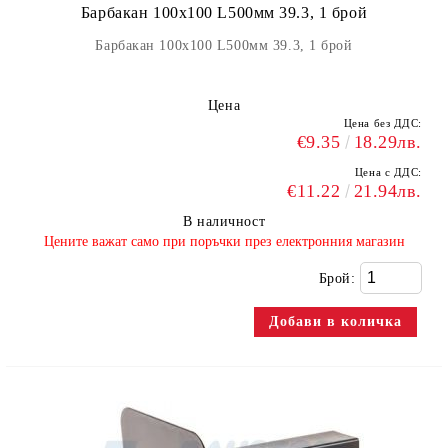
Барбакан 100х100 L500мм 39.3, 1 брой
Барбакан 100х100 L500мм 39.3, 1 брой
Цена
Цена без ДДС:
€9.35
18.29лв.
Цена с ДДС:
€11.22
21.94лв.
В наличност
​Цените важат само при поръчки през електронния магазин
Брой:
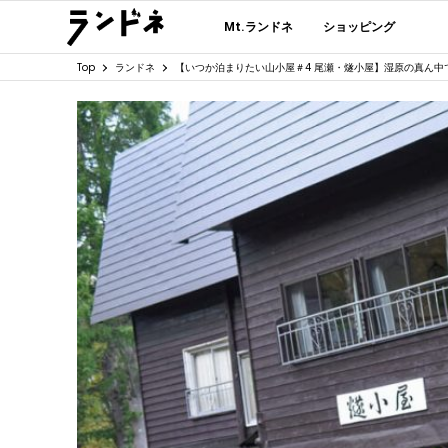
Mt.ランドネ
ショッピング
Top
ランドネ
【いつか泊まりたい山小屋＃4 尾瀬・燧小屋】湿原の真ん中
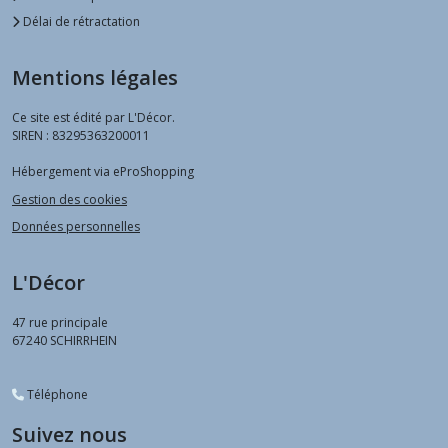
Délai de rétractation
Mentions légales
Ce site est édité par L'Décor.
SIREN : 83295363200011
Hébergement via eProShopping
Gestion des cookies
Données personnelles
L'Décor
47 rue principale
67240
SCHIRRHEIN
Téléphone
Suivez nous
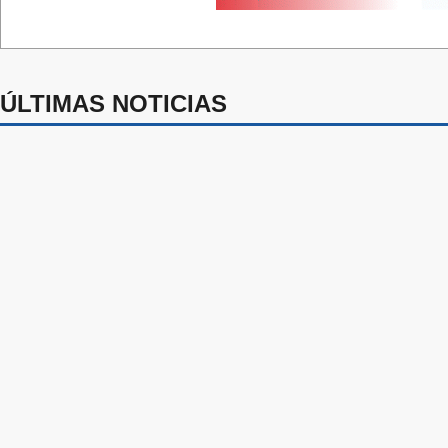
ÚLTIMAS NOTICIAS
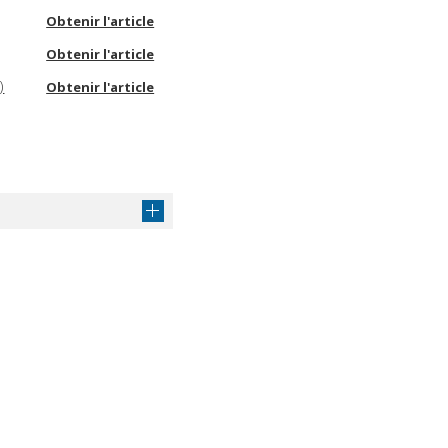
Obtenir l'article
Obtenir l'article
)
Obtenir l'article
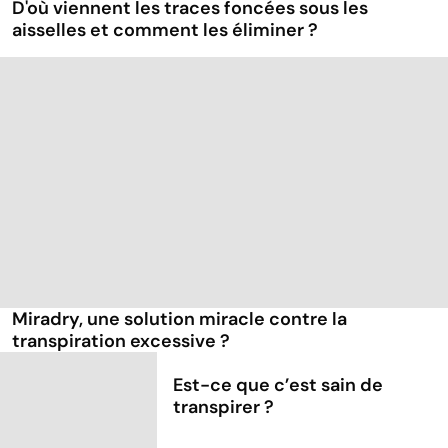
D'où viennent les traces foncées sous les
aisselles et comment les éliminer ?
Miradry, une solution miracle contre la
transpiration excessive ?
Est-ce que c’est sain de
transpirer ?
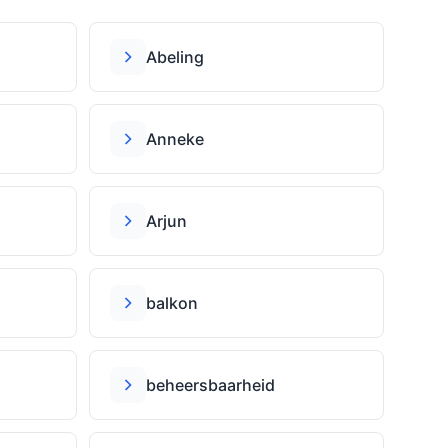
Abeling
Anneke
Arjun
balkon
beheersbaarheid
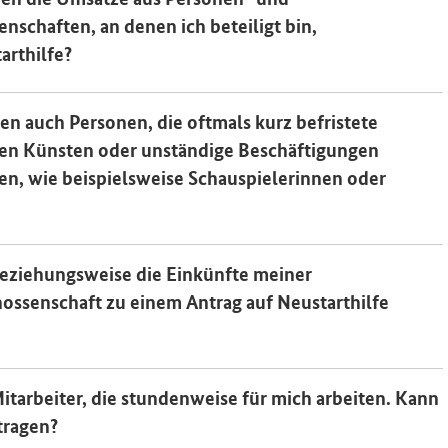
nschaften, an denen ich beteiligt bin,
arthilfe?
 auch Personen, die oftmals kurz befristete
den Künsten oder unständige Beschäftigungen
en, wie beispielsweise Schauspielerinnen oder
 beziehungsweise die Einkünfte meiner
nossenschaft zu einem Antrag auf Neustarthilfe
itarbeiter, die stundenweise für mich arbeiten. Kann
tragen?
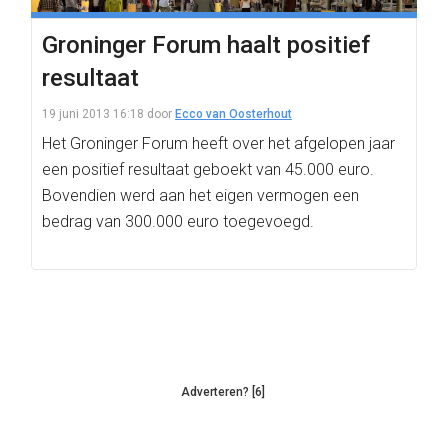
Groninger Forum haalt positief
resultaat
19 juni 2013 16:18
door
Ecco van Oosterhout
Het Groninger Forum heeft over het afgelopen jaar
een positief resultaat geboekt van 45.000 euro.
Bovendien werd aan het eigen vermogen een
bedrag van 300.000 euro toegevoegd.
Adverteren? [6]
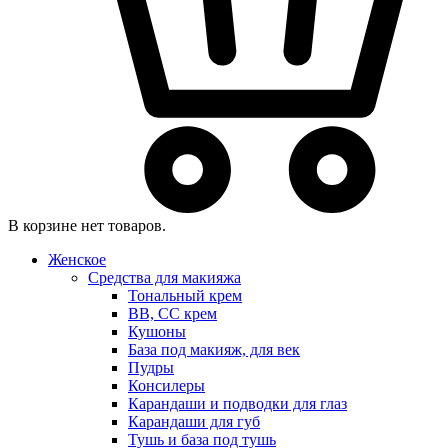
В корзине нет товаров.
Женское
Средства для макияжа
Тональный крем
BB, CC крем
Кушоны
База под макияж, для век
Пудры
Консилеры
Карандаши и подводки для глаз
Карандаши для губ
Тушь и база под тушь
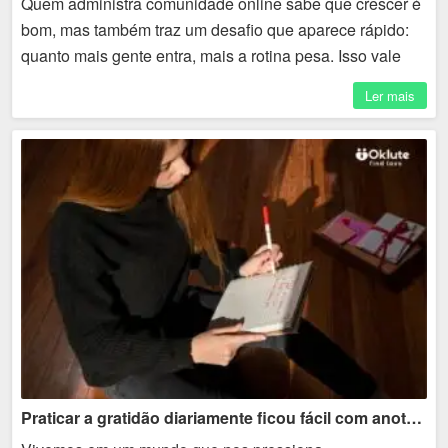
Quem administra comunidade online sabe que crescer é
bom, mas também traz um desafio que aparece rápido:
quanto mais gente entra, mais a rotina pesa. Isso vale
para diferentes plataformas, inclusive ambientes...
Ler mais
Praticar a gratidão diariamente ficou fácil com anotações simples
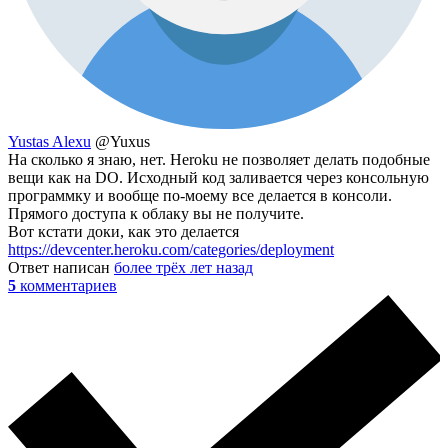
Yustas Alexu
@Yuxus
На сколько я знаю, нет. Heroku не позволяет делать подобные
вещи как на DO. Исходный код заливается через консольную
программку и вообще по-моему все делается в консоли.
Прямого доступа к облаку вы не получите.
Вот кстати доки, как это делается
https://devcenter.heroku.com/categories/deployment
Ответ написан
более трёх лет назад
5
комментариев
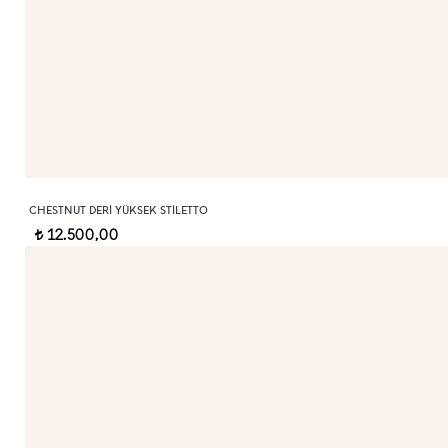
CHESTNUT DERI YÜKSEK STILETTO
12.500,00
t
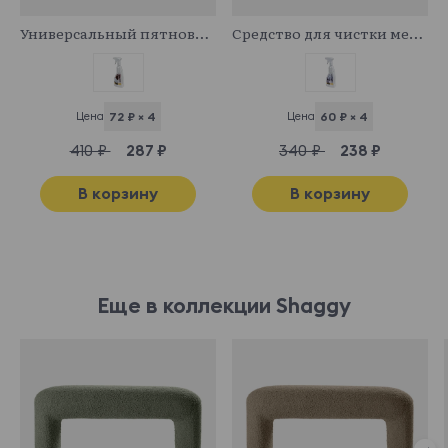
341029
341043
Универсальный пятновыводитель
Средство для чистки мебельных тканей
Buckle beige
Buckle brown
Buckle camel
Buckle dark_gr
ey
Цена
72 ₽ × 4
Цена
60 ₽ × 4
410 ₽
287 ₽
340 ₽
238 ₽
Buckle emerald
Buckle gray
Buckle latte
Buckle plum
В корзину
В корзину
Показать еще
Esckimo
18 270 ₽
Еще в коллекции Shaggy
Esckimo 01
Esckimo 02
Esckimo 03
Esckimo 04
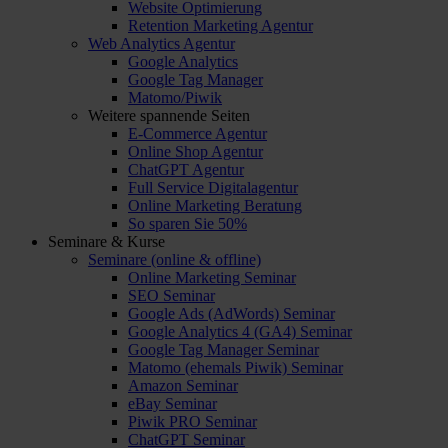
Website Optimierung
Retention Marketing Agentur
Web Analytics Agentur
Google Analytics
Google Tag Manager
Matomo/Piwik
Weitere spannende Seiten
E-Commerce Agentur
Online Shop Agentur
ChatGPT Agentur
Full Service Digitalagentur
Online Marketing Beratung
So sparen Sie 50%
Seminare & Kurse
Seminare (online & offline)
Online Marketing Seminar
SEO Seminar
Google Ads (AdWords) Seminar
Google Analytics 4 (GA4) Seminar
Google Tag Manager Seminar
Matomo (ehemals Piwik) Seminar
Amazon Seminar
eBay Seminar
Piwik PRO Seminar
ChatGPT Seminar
★ ★ ★ ★
* What the exercise asks *
From the listing above, return every line that contains the word "Piwik".

* Expected answer *
Matomo/Piwik
Matomo (ehemals Piwik) Seminar
Piwik PRO Seminar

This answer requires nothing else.